▸ THE PROBLEM
The entries below contain a stretch that opens with the line containing "оборудование..." and closes with the line containing "بالفيديو.. لماذا سُميت محافظة بدر بهذا الاسم؟"; set down that stretch exactly, both ends included, and nothing else.

▸ Dataset excerpts
= Beginning of Section =

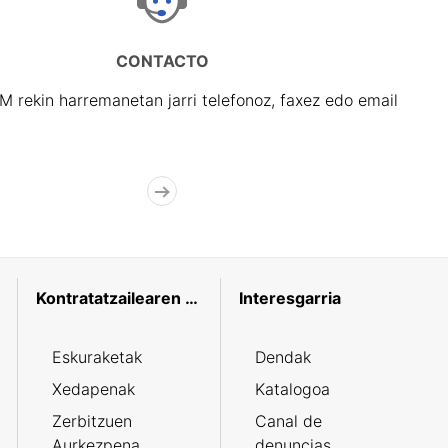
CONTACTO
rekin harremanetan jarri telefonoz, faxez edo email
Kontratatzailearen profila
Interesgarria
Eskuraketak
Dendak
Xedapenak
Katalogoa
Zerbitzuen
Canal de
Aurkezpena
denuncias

= End of Section =
= Beginning of Section =

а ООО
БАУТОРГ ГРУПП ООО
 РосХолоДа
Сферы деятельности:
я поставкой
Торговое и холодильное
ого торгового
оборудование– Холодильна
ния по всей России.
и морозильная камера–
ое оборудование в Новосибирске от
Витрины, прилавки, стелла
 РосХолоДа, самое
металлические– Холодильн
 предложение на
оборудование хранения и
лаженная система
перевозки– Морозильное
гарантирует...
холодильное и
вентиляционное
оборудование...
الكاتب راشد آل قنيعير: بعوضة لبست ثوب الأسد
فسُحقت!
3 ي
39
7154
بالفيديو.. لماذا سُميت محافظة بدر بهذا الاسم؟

= End of Section =

▸ TASK OUTPUT
оборудование...
الكاتب راشد آل قنيعير: بعوضة لبست ثوب الأسد
فسُحقت!
3 ي
39
7154
بالفيديو.. لماذا سُميت محافظة بدر بهذا الاسم؟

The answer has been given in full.